インターネットって何だろう?

第21回2014年にはモバイルトラフィックは2009年の39倍に

2010年2月に発表されたCisco Visual Networking Index: Global Mobile Data Traffic Forecast Update, 2009-2014では、モバイルデータトラフィックが毎年倍に増え、2009年から2014年までに39倍へと増えるだろうと推測しています。さらに、そのモバイルトラフィックの66%はビデオだろうとしています。

モバイルトラフィック予測の内訳

Ciscoによるモバイルトラフィック予測の内訳は次のようになっています。

まずはデータの種別ですが、以下の図のように全ての項目が増加するとしています。中でも非常に大きく増加しているのがモバイルビデオによるトラフィックです。

図1 モバイルトラフィック内訳:トラフィック種別(Cisco VNI Mobile Forecastより)
図1 モバイルトラフィック内訳:トラフィック種別(Cisco VNI Mobile Forecastより)

機器の種別によるトラフィック内訳は以下のように予測されています。

一番大きくトラフィックが増加するのが「ラップトップやその他モバイル機器」であり、次がスマートフォンとなっています。その2つを合わせると2014年時点で全体の91%になるようです。さまざまなデータをやり取りできたり、大きめの画面でビデオを見られるような端末ということでしょうか。

図2 モバイルトラフィック内訳:機器別(Cisco VNI Mobile Forecastより)
図2 モバイルトラフィック内訳:機器別(Cisco VNI Mobile Forecastより)

スマートフォンの普及

Cisco VNI Mobile Forcastでもうひとつ面白いのが、スマートフォンの普及を国ごとに予測している点です。ホワイトペーパー内で、スマートフォンはそうでない携帯電話端末と比較すると10倍のトラフィックを発生させるとありますが、スマートフォンであるかないかはトラフィックという視点で見た時に非常に大きな意味を持ちそうです。

詳細はCiscoのホワイトペーパーをご覧頂きたいのですが、ざっと紹介すると、日本はスマートフォンの普及が急激に進まないとされています。一方で、カナダ、アメリカ、西ヨーロッパ諸国は最終的に約半数がスマートフォンになると予測されています。

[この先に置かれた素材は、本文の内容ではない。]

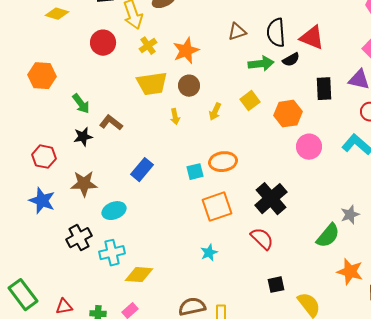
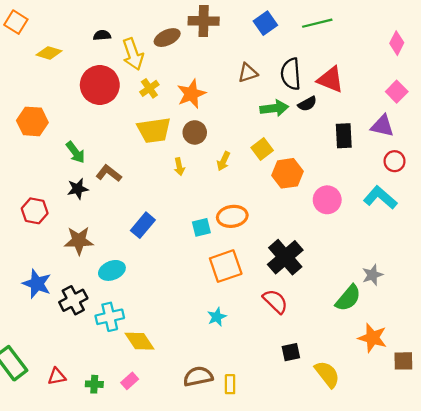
red circle: (103, 43) -> (100, 85), size x1.4
orange hexagon: (288, 114) -> (287, 173), moved
blue star: (42, 201) -> (37, 284), moved
yellow diamond: (139, 275) -> (140, 341), turned 52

この予測が正しいとすると、これらのスマートフォン普及率が高い国々と日本ではモバイル端末の種類や用途が、インターネットトラフィックの特性に大きな違いが出る要因の一つになりそうです。

Akamaiデータで見るモバイルトラフィック

Ciscoのホワイトペーパーは未来を予測するものですが、現時点のデータからモバイル端末の普及が急激に進んでいることを知る事も出来ます。 Akamaiが四半期毎に発表しているState of the Internet Reportの2009年第四四半期レポートでは、日本や韓国の平均的な通信速度が"低下"しています。

Akamaiのレポートでは、韓国の平均速度低下はモバイル端末が有線の光ファイバなどよりも通信容量が小さいために平均値が下がってしまったという現象であると解説されています。その解説では、韓国の平均通信速度が2009年4Qで24%下落すると同時に、特定のモバイル事業者によるユニークIPアドレスの急激な増加を観測したことから、2009年11月に韓国でAppleのiPhoneが発売されたことが数値に影響を与えているとしています。

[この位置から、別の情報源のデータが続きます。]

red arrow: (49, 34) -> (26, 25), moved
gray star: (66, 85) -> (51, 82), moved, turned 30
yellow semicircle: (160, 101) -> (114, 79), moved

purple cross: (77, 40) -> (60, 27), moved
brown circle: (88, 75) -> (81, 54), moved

今回のAkamaiレポートで上位10国の中で平均速度が韓国とともに低下した結果2位の座を香港に明け渡す形となった日本に関しては、低下の理由が明記されてなさそうですが、個人的には日本の速度低下も韓国と同様にモバイル普及という傾向があるのではないかと推測しています。

このような急激な変化をうけて、AkamaiのThe State of the Internet Reportの2010年第一四半期版ではモバイルデータは別項目として扱われるそうです。

スマートフォンと従量課金

ただし、これらの予測は今後方向性が多少変わる可能性があります。AT&Tがデータ通信の従量制への移行を発表したことに端を発して、他のモバイル通信事業者が従量課金制を検討していると噂されるためです。

スマートフォンと従量課金に関しては、まだ流動的なので、ここでは範疇外とさせてください。

最後に

このように、モバイルトラフィックの増加は世界的なトレンドとなっています。モバイルは、今後のインターネットで今以上に大きな存在になって行くだろうと推測されます。

モバイルトラフィックの中でも、ビデオトラフィックの増加予測は大きな割合を占めていますが、次回は、このビデオトラフィックに関してもう少し詳しく紹介しようと思います。